_EXERCISE INSTRUCTIONS_
Every line below should be repeated exactly as written.

_DATA EXCERPTS_

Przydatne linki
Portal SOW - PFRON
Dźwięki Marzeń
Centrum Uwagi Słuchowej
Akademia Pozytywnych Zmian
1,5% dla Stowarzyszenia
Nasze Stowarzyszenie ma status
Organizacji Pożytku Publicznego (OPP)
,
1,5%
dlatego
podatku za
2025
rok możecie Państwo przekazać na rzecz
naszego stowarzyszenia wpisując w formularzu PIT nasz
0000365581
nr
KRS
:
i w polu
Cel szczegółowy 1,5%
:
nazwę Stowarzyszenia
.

_ANSWER SPACE_
Przydatne linki
Portal SOW - PFRON
Dźwięki Marzeń
Centrum Uwagi Słuchowej
Akademia Pozytywnych Zmian
1,5% dla Stowarzyszenia
Nasze Stowarzyszenie ma status
Organizacji Pożytku Publicznego (OPP)
,
1,5%
dlatego
podatku za
2025
rok możecie Państwo przekazać na rzecz
naszego stowarzyszenia wpisując w formularzu PIT nasz
0000365581
nr
KRS
:
i w polu
Cel szczegółowy 1,5%
:
nazwę Stowarzyszenia
.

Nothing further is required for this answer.